■ MATERIAL SUPPLIED:
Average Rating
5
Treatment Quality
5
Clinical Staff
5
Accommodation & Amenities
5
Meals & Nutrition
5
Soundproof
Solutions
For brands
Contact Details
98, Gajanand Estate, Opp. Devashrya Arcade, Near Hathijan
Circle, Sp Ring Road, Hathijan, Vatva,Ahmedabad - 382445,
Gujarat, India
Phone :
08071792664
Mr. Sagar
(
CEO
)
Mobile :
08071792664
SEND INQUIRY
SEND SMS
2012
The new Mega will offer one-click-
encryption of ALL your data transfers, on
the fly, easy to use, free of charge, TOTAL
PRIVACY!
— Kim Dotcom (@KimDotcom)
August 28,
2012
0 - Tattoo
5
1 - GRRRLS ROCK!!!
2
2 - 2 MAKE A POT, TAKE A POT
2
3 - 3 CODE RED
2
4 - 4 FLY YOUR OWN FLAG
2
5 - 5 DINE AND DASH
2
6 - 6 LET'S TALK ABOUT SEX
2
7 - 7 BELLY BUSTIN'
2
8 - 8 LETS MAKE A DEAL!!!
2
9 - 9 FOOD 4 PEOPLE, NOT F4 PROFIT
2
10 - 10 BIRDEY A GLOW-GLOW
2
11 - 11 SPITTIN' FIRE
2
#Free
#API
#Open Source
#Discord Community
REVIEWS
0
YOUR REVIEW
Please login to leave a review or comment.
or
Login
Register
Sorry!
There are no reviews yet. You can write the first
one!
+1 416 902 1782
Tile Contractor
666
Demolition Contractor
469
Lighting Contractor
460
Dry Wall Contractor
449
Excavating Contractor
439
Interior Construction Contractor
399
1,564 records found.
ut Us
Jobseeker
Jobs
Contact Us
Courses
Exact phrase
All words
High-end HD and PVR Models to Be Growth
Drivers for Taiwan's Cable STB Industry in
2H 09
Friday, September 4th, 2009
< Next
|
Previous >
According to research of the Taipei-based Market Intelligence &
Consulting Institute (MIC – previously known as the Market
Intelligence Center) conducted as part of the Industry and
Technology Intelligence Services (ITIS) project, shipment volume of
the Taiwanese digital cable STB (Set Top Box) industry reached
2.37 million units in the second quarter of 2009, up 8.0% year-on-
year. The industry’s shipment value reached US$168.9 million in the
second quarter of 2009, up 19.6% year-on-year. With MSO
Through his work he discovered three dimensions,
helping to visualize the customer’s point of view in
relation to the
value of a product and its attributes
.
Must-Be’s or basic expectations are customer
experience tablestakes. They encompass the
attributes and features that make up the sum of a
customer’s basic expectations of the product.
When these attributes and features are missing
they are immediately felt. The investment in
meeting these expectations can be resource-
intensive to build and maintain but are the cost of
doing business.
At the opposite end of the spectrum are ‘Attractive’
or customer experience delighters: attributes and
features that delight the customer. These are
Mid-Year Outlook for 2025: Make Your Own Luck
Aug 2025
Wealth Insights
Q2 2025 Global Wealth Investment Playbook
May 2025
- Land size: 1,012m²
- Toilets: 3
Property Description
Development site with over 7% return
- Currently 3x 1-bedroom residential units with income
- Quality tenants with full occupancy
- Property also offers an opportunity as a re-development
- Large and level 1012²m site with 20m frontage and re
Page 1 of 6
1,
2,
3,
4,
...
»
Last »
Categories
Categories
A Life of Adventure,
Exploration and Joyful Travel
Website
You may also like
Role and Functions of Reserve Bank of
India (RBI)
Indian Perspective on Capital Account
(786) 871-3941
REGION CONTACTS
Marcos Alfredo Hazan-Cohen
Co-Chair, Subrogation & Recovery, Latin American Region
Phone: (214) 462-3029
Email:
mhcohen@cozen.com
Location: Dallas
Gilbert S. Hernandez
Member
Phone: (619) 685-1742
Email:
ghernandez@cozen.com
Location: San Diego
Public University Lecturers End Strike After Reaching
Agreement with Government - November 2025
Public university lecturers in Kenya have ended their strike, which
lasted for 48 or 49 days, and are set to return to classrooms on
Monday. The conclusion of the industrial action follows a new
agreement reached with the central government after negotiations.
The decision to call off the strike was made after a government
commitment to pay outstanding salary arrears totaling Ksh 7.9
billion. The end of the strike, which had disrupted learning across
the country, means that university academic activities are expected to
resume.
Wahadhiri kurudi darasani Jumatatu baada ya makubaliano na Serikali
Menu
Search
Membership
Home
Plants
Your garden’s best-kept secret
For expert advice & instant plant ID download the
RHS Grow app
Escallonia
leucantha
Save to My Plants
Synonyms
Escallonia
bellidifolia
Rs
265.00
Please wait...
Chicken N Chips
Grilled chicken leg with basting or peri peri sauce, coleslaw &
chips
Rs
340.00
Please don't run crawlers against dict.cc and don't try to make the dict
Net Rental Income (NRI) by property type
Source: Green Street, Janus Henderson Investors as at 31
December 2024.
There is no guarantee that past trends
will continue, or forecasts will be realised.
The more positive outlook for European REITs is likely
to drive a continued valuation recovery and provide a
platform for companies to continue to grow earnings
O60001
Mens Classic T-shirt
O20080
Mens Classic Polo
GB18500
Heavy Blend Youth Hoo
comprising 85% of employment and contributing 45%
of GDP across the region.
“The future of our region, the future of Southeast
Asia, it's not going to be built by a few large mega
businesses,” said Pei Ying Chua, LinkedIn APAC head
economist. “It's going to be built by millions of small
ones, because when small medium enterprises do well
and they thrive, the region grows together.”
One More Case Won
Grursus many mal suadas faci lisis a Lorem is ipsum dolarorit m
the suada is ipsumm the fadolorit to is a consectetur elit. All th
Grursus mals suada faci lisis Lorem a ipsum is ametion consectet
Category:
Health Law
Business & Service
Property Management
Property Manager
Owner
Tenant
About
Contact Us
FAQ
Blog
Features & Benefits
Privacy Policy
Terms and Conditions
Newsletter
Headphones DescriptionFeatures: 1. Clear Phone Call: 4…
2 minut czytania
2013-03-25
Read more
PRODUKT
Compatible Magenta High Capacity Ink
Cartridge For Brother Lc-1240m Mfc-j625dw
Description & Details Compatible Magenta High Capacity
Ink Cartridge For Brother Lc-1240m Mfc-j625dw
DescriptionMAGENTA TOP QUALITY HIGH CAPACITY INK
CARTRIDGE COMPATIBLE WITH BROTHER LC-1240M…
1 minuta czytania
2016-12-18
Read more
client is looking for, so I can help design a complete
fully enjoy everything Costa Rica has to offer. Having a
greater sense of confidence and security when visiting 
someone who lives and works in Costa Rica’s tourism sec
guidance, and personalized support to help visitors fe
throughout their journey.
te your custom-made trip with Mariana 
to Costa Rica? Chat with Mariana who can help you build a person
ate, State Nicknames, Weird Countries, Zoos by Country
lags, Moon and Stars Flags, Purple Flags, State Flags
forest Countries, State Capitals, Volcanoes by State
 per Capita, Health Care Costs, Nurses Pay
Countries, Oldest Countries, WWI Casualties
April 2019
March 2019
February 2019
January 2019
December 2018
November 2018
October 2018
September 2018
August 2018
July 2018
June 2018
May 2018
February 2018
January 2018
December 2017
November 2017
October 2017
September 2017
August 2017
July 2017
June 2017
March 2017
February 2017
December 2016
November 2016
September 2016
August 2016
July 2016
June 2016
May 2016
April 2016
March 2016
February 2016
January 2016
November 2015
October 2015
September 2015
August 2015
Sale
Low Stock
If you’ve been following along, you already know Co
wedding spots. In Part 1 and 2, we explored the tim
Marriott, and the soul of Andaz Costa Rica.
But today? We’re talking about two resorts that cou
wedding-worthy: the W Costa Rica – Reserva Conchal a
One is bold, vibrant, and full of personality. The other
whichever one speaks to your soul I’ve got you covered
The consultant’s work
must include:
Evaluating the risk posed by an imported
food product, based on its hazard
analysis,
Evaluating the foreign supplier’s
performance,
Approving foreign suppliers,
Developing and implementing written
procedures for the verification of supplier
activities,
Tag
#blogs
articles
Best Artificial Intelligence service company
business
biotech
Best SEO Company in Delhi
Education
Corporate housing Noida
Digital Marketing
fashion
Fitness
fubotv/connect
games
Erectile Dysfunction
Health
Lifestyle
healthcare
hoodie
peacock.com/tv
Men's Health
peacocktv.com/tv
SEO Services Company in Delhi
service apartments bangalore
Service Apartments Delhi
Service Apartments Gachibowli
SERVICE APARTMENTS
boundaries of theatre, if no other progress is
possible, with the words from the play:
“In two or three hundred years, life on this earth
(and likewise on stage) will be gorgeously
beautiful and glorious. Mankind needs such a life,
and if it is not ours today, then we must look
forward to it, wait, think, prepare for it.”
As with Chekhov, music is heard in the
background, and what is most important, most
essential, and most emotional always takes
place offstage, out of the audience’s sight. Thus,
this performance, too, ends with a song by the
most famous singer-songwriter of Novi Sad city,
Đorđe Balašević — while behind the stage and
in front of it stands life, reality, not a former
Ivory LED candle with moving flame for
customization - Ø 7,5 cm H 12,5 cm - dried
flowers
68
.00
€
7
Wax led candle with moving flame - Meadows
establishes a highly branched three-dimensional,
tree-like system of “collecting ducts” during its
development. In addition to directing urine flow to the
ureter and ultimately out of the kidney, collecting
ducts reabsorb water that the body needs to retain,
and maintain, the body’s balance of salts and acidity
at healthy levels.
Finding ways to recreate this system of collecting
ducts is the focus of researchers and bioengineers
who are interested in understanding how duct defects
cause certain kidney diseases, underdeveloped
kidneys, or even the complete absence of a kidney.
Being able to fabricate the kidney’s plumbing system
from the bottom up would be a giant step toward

■ TASK INSTRUCTIONS: For this exercise, copy word for word the line that contains "on this earth" and every line after it, ending with the last line of the entries above.

■ WORKED SOLUTION:
“In two or three hundred years, life on this earth
(and likewise on stage) will be gorgeously
beautiful and glorious. Mankind needs such a life,
and if it is not ours today, then we must look
forward to it, wait, think, prepare for it.”
As with Chekhov, music is heard in the
background, and what is most important, most
essential, and most emotional always takes
place offstage, out of the audience’s sight. Thus,
this performance, too, ends with a song by the
most famous singer-songwriter of Novi Sad city,
Đorđe Balašević — while behind the stage and
in front of it stands life, reality, not a former
Ivory LED candle with moving flame for
customization - Ø 7,5 cm H 12,5 cm - dried
flowers
68
.00
€
7
Wax led candle with moving flame - Meadows
establishes a highly branched three-dimensional,
tree-like system of “collecting ducts” during its
development. In addition to directing urine flow to the
ureter and ultimately out of the kidney, collecting
ducts reabsorb water that the body needs to retain,
and maintain, the body’s balance of salts and acidity
at healthy levels.
Finding ways to recreate this system of collecting
ducts is the focus of researchers and bioengineers
who are interested in understanding how duct defects
cause certain kidney diseases, underdeveloped
kidneys, or even the complete absence of a kidney.
Being able to fabricate the kidney’s plumbing system
from the bottom up would be a giant step toward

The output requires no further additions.